** WHAT THE TASK REQUIRES **
Could you print each entry below verbatim while omitting the pictures?

** Dataset entries **
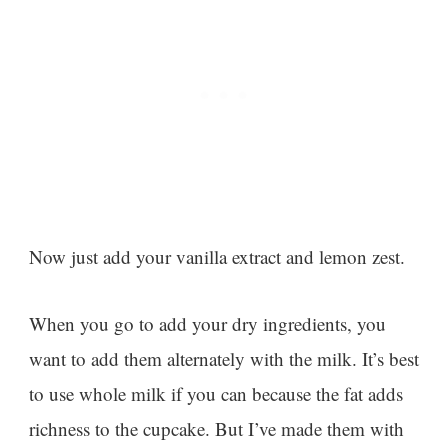
Now just add your vanilla extract and lemon zest.
When you go to add your dry ingredients, you
want to add them alternately with the milk. It’s best
to use whole milk if you can because the fat adds
richness to the cupcake. But I’ve made them with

** SOLUTION BELOW **
Now just add your vanilla extract and lemon zest.
When you go to add your dry ingredients, you
want to add them alternately with the milk. It’s best
to use whole milk if you can because the fat adds
richness to the cupcake. But I’ve made them with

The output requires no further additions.